Critical Accounting Policies
The Company’s critical accounting policies are detailed in Part II, Item 7, Management’s Discussion and Analysis of Financial Condition of its Annual Report on Form
10-K
for the year ended December 31, 2019. Primary disclosure of the Company’s significant accounting policies is also included in Note 1 to the Consolidated Financial Statements included in Part II, Item 8 of its Annual Report on Form
10-K.
Forward-Looking Information
Information contained in this discussion, other than historical information, is considered “forward-looking statements” and is subject to various factors and uncertainties that may cause actual results to differ significantly from expectations. These factors and uncertainties include risks related to the
COVID-19
pandemic and its potential impact on AMETEK’s operations, supply chain, and demand across key end markets; general economic conditions affecting the industries the Company serves; changes in the competitive environment or the effects of competition in the Company’s markets; risks associated with international sales and operations; the Company’s ability to consummate and successfully integrate future acquisitions; the Company’s ability to successfully develop new products, open new facilities or transfer product lines; the price and availability of raw materials; compliance with government regulations, including environmental regulations; and the ability to maintain adequate liquidity and financing sources. A detailed discussion of these and other factors that may
affect the Company’s future results is contained in AMETEK’s filings with the U.S. Securities and Exchange Commission, including its most recent reports on Form
10-K,
10-Q
and
8-K.
AMETEK disclaims any intention or obligation to update or revise any forward-looking statements, unless required by the securities laws to do so.
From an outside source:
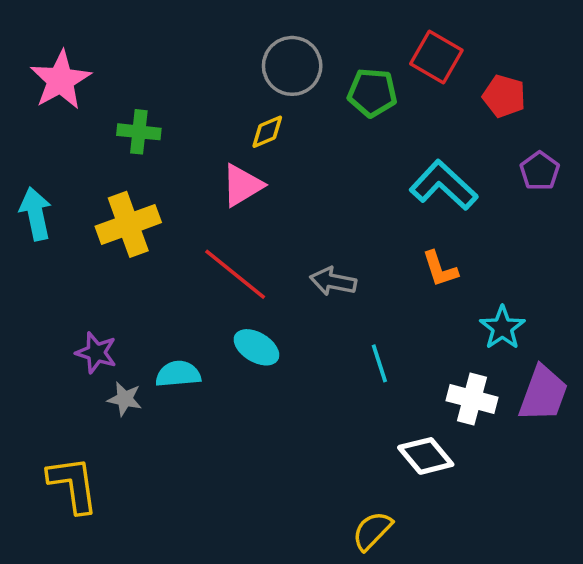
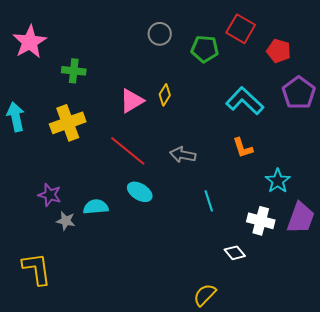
gray circle: (292, 66) -> (160, 34), size x0.7
yellow diamond: (267, 132) -> (165, 95), moved, turned -35
purple pentagon: (540, 171) -> (299, 93), size x1.5
white diamond: (426, 456) -> (235, 253), size x0.7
Item 4. Controls and Procedures
The Company maintains a system of disclosure controls and procedures that is designed to provide reasonable assurance that information, which is required to be disclosed, is accumulated and communicated to management in a timely manner. Under the supervision and with the participation of our management, including the Company’s principal executive officer and principal financial officer, we have evaluated the effectiveness of our system of disclosure controls and procedures as required by Exchange Act Rule
13a-15(b)
as of March 31, 2020. Based on that evaluation, the Company’s principal executive officer and principal financial officer concluded that the Company’s disclosure controls and procedures are effective at the reasonable assurance level.
Such evaluation did not identify any change in the Company’s internal control over financial reporting during the quarter ended March 31, 2020 that has materially affected, or is reasonably likely to materially affect, the Company’s internal control over financial reporting.